Vasculitis Flashcards
Define vasculitis
Inflammation of blood vessels; resulting in vessel wall thickening, stenosis, occlusion and subsequent ischaemia
What is large cell vasculitis?
Primary vasculitis causing chronic granulomatous inflammation of the aorta and its major branches
What are the two main categories of large cell vasculitis?
Temporal (giant cell) arteritis and Takayasu arteritis (TA)
When does large vessel vasculitis onset?
Giant cell- rarely before 50
TA- rarely after 50
Who is affected by TA?
Young women in second and third decades of life- 100x more common in east asia
What does GCA affect?
Temporal arteries but may also (or only) affect the large vessels.
What are the early features of large vessel vasculitis?
Low-grade fever Malaise Night sweats Weight loss Arthlagia Fatigue
What are the later features of large vessel vasculitis?
Claudicant symptoms in upper and lower limbs
If untreated vascular stenosis and aneurysms occur
Result in reduced pulses and bruits
What is elevated in large vessel vasculitis?
ESR, PV, CRP
What will MR angiography detect in large vessel vasculitis?
Thickened vessel walls and stenosis
What is the mainstay of treatment in large vessel vasculitis?
Corticosteroids, start at 40-60mg predisolone and reduce
Steroid sparing agents; methotrexate and azathioprine may be added
What are small to medium vessel vasculitis’ grouped into?
ANCA +ve and ANCA -ve
What are the ANCA associated vasculitis’
Wegeners granulomatosis
Microscopic polyangitis
Churg-strauss
What are the non-ANCA associated vasculitis’
Henoch-schnlein purpura
Cryoglobulinemia
IBD vasculitis
What are the presenting features of small to medium vessel vasculitis?
Fever and weight loss
A raised, non blanching purpuric rash
Arthralgia/arthritis
Mononeuritis multiplex
Glomerulonephritis
Lung opacities on x-ray
Describe Wegeners/granulomaosis with polyangitis
ENT symptoms common, nose bleeds, deafness recurrent sinusitis, nasal crusting (collapse of nose)
Haemoptysis and cavitating lesions on x-ray
What is GPA associated with?
cANCA and PR3 (proteinase-3)
What characterises eosinophilic granulomatosis with polyangitis?
Late onset asthma, rhinitis, raised peripheral blood eosinophil count
Mono neuritis multiplex
What is the most common complication of microscopic polyangitis?
Glomerulonephritis (occurs in 90%)
What investigations are done in microscopic polyangitis?
ESR, PV and CRP (raised)
Anaemia of chronic disease
U+E looking for renal involvement
Anti-neutrophil cytoplasmic antibody (ANCA)
Urinalysis (looking for renal vasculitis)
CXR
Biopsy of an affected area e.g. skin or kidney is often helpful in confirming the diagnosis
How is ANCA associated vasculitis managed?

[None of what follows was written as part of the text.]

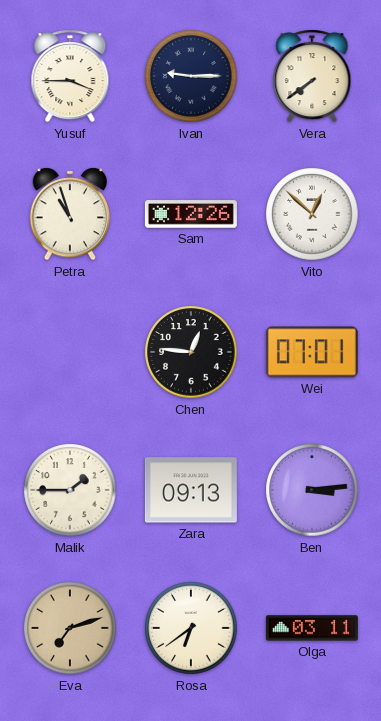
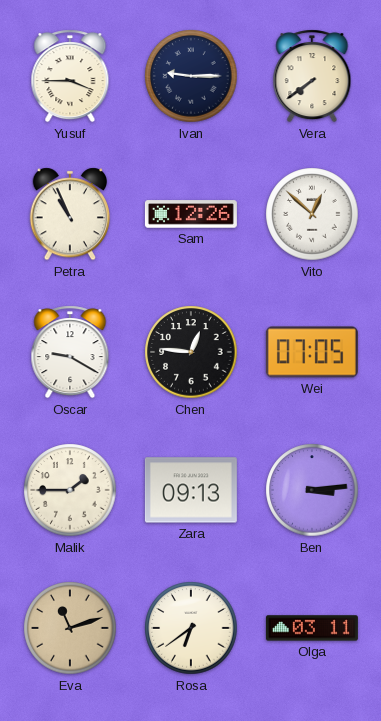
Petra: 10:57 -> 10:56
Oscar: none -> 9:20
Wei: 07:01 -> 07:05
Eva: 7:12 -> 11:12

IV steroids and cyclophosphamide
Describe Henoch-schonlein pupura
Acute immunoglobulin A mediated disorder
Generalised vasculitis involving small vessels of skin, GI, kidneys, joints, lungs, CNS
What are the symptoms of Henoch-schonlein pupura?
Pupuric rash over buttocks and lower limbs, abdominal pain, vomitting, joint pain
What is the treatment for henoch-schonlein pupura?